Copy task. Retype the whole listing exactly, omitting any picture in it.
--------
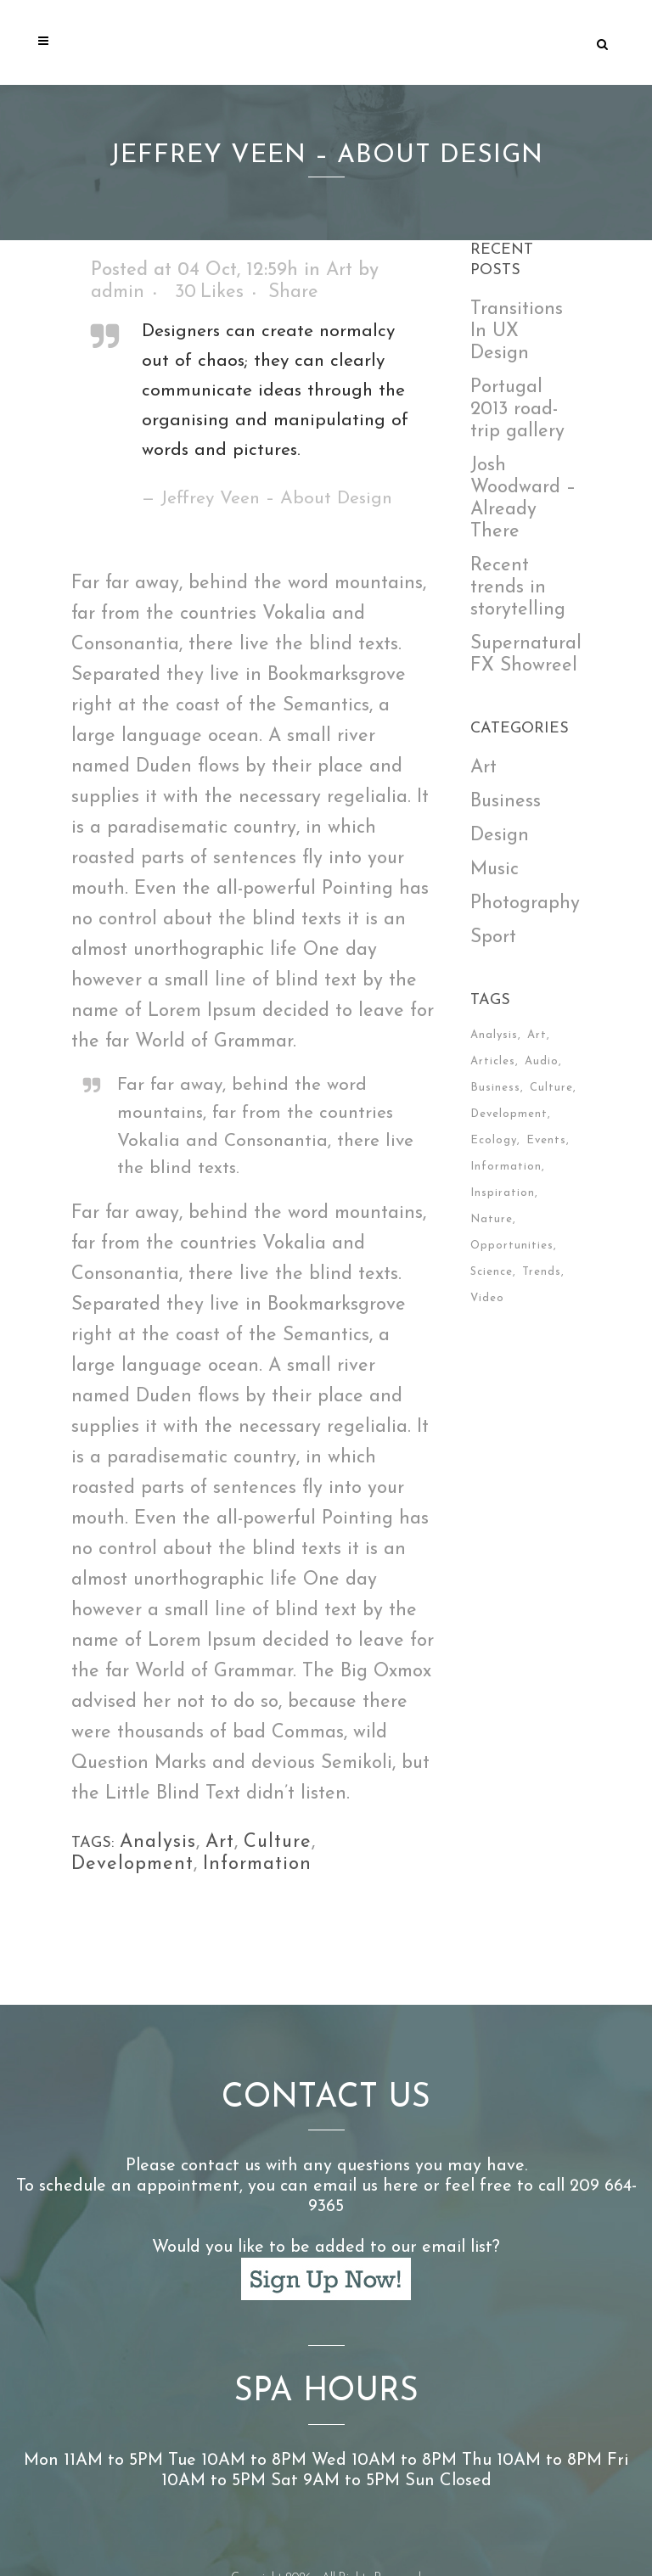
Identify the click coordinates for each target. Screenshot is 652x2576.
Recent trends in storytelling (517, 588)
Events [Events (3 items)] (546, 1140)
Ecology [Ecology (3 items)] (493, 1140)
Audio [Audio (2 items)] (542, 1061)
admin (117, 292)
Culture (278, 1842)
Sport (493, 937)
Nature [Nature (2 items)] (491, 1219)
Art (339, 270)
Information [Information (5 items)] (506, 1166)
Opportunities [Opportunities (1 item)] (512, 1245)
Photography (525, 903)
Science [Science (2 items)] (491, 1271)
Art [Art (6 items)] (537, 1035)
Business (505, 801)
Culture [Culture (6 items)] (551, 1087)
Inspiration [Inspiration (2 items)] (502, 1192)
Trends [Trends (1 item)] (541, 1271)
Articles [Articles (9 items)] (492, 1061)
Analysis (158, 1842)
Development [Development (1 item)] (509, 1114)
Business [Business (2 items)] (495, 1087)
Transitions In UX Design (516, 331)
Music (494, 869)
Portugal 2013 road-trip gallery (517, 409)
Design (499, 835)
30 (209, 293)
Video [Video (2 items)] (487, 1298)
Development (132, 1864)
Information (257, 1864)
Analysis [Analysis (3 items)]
--------
● Your response:
Identify the click coordinates for each target. Screenshot is 652x2576.
Recent trends in storytelling (517, 588)
Events [Events (3 items)] (546, 1140)
Ecology [Ecology (3 items)] (493, 1140)
Audio [Audio (2 items)] (542, 1061)
admin (117, 292)
Culture (278, 1842)
Sport (493, 937)
Nature [Nature (2 items)] (491, 1219)
Art (339, 270)
Information [Information (5 items)] (506, 1166)
Opportunities [Opportunities (1 item)] (512, 1245)
Photography (525, 903)
Science [Science (2 items)] (491, 1271)
Art [Art (6 items)] (537, 1035)
Business (505, 801)
Culture [Culture (6 items)] (551, 1087)
Inspiration [Inspiration (2 items)] (502, 1192)
Trends [Trends (1 item)] (541, 1271)
Articles [Articles (9 items)] (492, 1061)
Analysis (158, 1842)
Development [Development (1 item)] (509, 1114)
Business [Business (2 items)] (495, 1087)
Transitions In UX Design (516, 331)
Music (494, 869)
Portugal 2013 road-trip gallery (517, 409)
Design (499, 835)
30 (209, 293)
Video [Video (2 items)] (487, 1298)
Development (132, 1864)
Information (257, 1864)
Analysis [Analysis (3 items)]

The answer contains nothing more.